Researchers from Cornell University examining Titan, Saturn's largest moon, have determined the rocky giant could support life, but "not as we know it."

Authors of a study published in the journal Science Advances took an "imaginative and rigidly scientific view" for their work, according to a press release. The researchers found that Titan could support living beings, but they would need to be able to live on methane instead of oxygen.

"We're not biologists, and we're not astronomers, but we had the right tools," study lead researcher Paulette Clancy, an expert in chemical molecular dynamics, said in the release. "Perhaps it helped, because we didn't come in with any preconceptions about what should be in a membrane and what shouldn't. We just worked with the compounds that we knew were there and asked, 'If this was your palette, what can you make out of that?'"

Clancy was joined on the study by first author James Stevenson, a graduate student in chemical engineering, and a co-author named Jonathan Lunine, director for Cornell's Center for Radiophysics and Space Research.

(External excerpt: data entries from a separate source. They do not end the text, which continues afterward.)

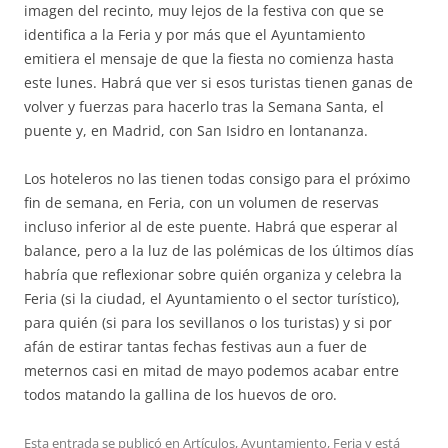
imagen del recinto, muy lejos de la festiva con que se
identifica a la Feria y por más que el Ayuntamiento
emitiera el mensaje de que la fiesta no comienza hasta
este lunes. Habrá que ver si esos turistas tienen ganas de
volver y fuerzas para hacerlo tras la Semana Santa, el
puente y, en Madrid, con San Isidro en lontananza.
Los hoteleros no las tienen todas consigo para el próximo
fin de semana, en Feria, con un volumen de reservas
incluso inferior al de este puente. Habrá que esperar al
balance, pero a la luz de las polémicas de los últimos días
habría que reflexionar sobre quién organiza y celebra la
Feria (si la ciudad, el Ayuntamiento o el sector turístico),
para quién (si para los sevillanos o los turistas) y si por
afán de estirar tantas fechas festivas aun a fuer de
meternos casi en mitad de mayo podemos acabar entre
todos matando la gallina de los huevos de oro.
Esta entrada se publicó en
Artículos
,
Ayuntamiento
,
Feria
y está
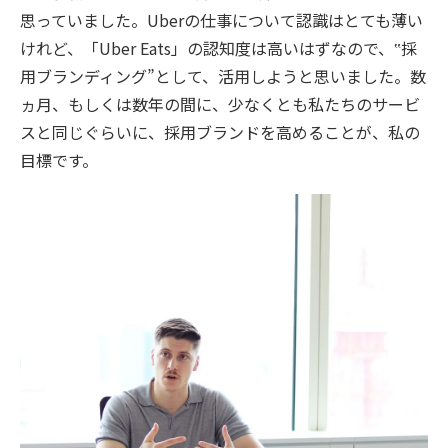
思っていました。Uberの仕事について認識はとても薄い
けれど、「Uber Eats」の認知度は高いはずなので、‟採
用ブランディング”として、活用しようと思いました。数
ヵ月、もしくは数年の間に、少なくとも私たちのサービ
スと同じぐらいに、採用ブランドを高めることが、私の
目標です。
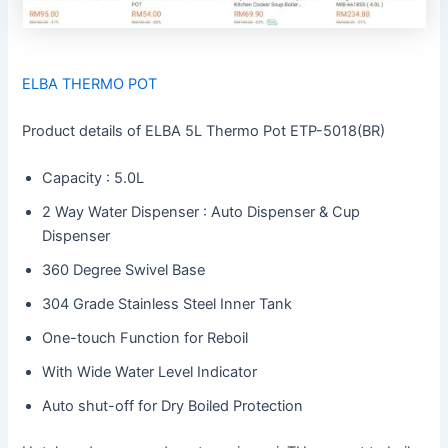
ELBA THERMO POT
Product details of ELBA 5L Thermo Pot ETP-5018(BR)
Capacity : 5.0L
2 Way Water Dispenser : Auto Dispenser & Cup
Dispenser
360 Degree Swivel Base
304 Grade Stainless Steel Inner Tank
One-touch Function for Reboil
With Wide Water Level Indicator
Auto shut-off for Dry Boiled Protection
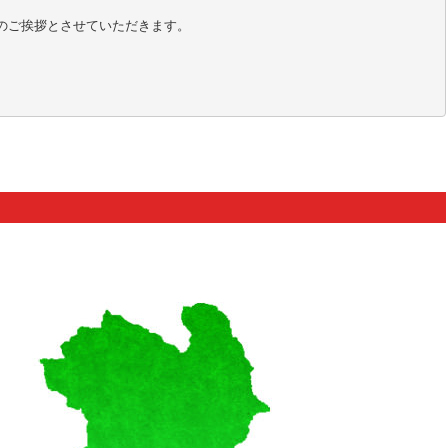
のご挨拶とさせていただきます。
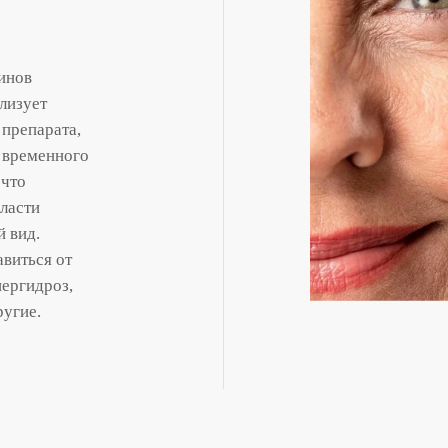
инов
лизует
 препарата,
 временного
 что
бласти
 вид.
авиться от
пергидроз,
ругие.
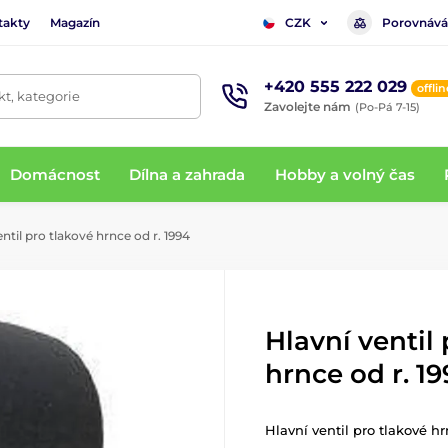
takty
Magazín
Porovnává
CZK
+420 555 222 029
offlin
t, kategorie
Zavolejte nám
(Po-Pá 7-15)
Domácnost
Dílna a zahrada
Hobby a volný čas
ntil pro tlakové hrnce od r. 1994
Hlavní ventil
hrnce od r. 1
Hlavní ventil pro tlakové hr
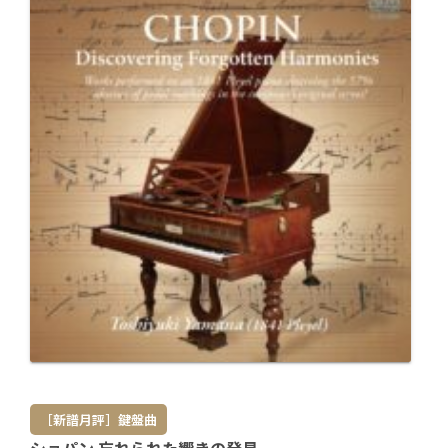
［新譜月評］鍵盤曲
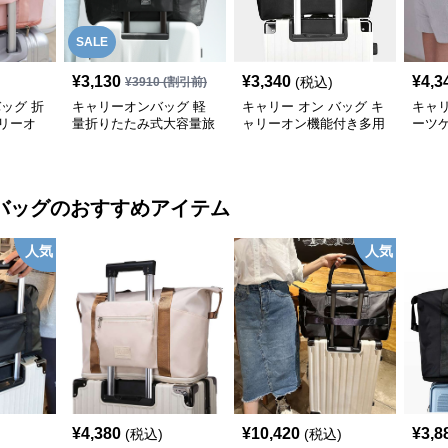
SALE
¥
3,130
¥
3,340
¥
4,3
(税込)
¥
3910
(割引前)
バッグ 折
キャリーオンバッグ 軽
キャリー オン バッグ キ
キャリ
リーオ
量折りたたみ式大容量旅
ャリーオン機能付き多用
ーツ
行用トートバッグ
途トートバッグ
リー
バッグ
のおすすめアイテム
人気
人気
¥
4,380
¥
10,420
¥
3,8
(税込)
(税込)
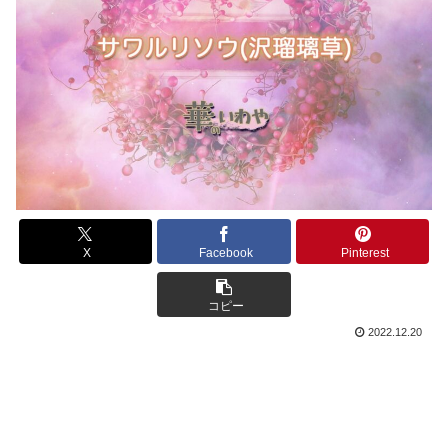
X
Facebook
Pinterest
コピー
2022.12.20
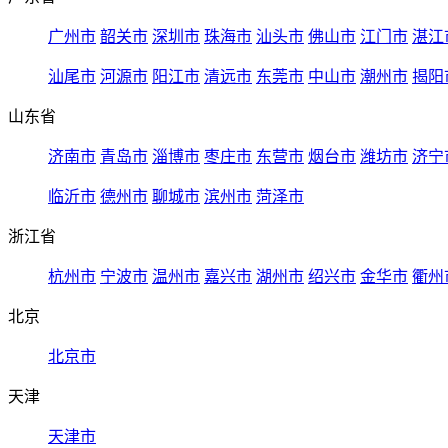
广州市
韶关市
深圳市
珠海市
汕头市
佛山市
江门市
湛江
汕尾市
河源市
阳江市
清远市
东莞市
中山市
潮州市
揭阳
山东省
济南市
青岛市
淄博市
枣庄市
东营市
烟台市
潍坊市
济宁
临沂市
德州市
聊城市
滨州市
菏泽市
浙江省
杭州市
宁波市
温州市
嘉兴市
湖州市
绍兴市
金华市
衢州
北京
北京市
天津
天津市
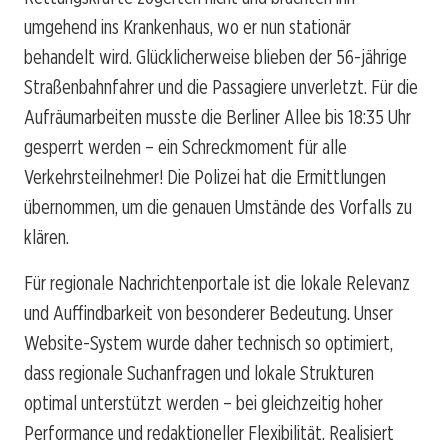
umgehend ins Krankenhaus, wo er nun stationär
behandelt wird. Glücklicherweise blieben der 56-jährige
Straßenbahnfahrer und die Passagiere unverletzt. Für die
Aufräumarbeiten musste die Berliner Allee bis 18:35 Uhr
gesperrt werden – ein Schreckmoment für alle
Verkehrsteilnehmer! Die Polizei hat die Ermittlungen
übernommen, um die genauen Umstände des Vorfalls zu
klären.
Für regionale Nachrichtenportale ist die lokale Relevanz
und Auffindbarkeit von besonderer Bedeutung. Unser
Website-System wurde daher technisch so optimiert,
dass regionale Suchanfragen und lokale Strukturen
optimal unterstützt werden – bei gleichzeitig hoher
Performance und redaktioneller Flexibilität. Realisiert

"Ours is the first concrete blueprint of life not as we know it," Stevenson said in the release, noting that inspiration for the study came from Isaac Asimov 1962 essay titled "Not as We Know It."

Lunine was a member of NASA's Cassini-Huygens mission that first discovered Titan's methane and ethane pools. They thought up a cell membrane that would be necessary to live on Titan and named it "azotosome," which would translate from Greek to mean "nitrogen body."

"Someday sending a probe to float on the seas of this amazing moon and directly sampling the organics," Lunine said in the release.

The researchers' next step would certainly be considered a long-term goal, as they would like to land a spacecraft on Titan.